L’Agente coinvolto è stato poi accompagnato presso il locale Pronto Soccorso per le cure del caso, essendo egli stato attinto dagli sputi e dalla saliva anche agli occhi. “Cosa si aspetta ad intervenire concretamente contro chi si rende responsabile di comportamenti delinquenziali anche quando è detenuto in un carcere?”, prosegue Bonino. “Perché, ad esempio, non vengono rimandati nel proprio Paese di origine gli stranieri detenuti in Italia, che dubito abbiano nel loro Paese tutte le tutele che lo Stato italiano riconosce loro, anche attraverso le figure di garanzia a ciò deputate? Sarei curioso di sapere come, in presenza di un fatto analogo, si comportano le istituzioni penitenziarie del Paese di provenienza del soggetto responsabile… Altro che le ipocrite polemiche di chi si è detto spaventato per le immagini, a loro dire troppo dure, del calendario della Polizia Penitenziaria: qui, purtroppo, anche per questa distorta sensibilità verso chi fa pensa più a Caino che non ad Abele, non cambia nulla, ed il risultato è la diffusa sensazione di impunità per coloro che, durante la detenzione, continuano deliberatamente a  delinquere ed a commettere reati nella consapevolezza che tanto non gli accadrà nulla: e questo è inaccettabile ed intollerabile”, conclude il sindacalista umbro.
Donato Capece, segretario generale del SAPPE, esprime “vicinanza e solidarietà” al collega di Terni e torna a denunciare “la correlazione tra aumento degli eventi critici nelle carceri e presenza di detenuti stranieri. È sintomatico che negli ultimi vent’anni ci sia stata un’impennata dei detenuti stranieri nelle carceri italiane, che da una percentuale media del 15% negli anni ’90 sono passati oggi ad essere quasi 20.000 rispetto alle oltre 60mila presenze.
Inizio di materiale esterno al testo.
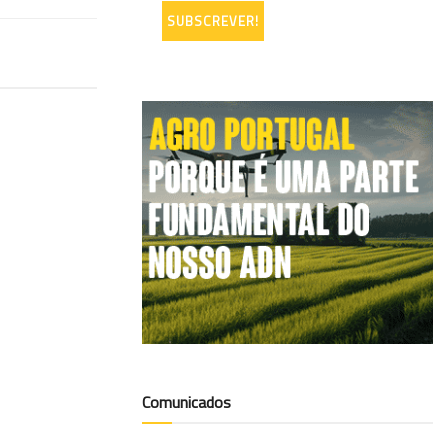
Comunicados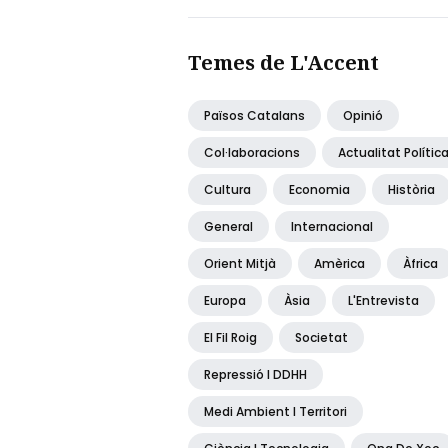
Temes de L'Accent
Països Catalans
Opinió
Col·laboracions
Actualitat Polític
Cultura
Economia
Història
General
Internacional
Orient Mitjà
Amèrica
Àfrica
Europa
Àsia
L'Entrevista
El Fil Roig
Societat
Repressió I DDHH
Medi Ambient I Territori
Fare scontare agli immigrati condannati da un tribunale italiano con una sentenza irrevocabile la pena nelle carceri dei Paesi d’origine, come da tempo denuncia il SAPPE, può anche essere un forte deterrente nei confronti degli stranieri che delinquono in Italia. Ma la realtà è che le espulsioni di detenuti stranieri dall’Italia sono state fino ad oggi assai contenute, oserei dire impercettibili E questo genera quel senso di impunità da parte dei detenuti che commettono episodi violenti e veri e propri reati durante la detenzione che funge anche da scintilla per l’emulazione di altri ristretti violenti. Per questo, il SAPPE torna a chiedere una efficace legge di duro contrasto a tutto ciò che di illegale viene attuato nelle carceri della Nazione da parte di chi dovrebbe scontare una pena lavorando e ponendo rimedio ai danni fatti alla comunità ed invece continua ad alterare l’ordine e la sicurezza interna”, conclude.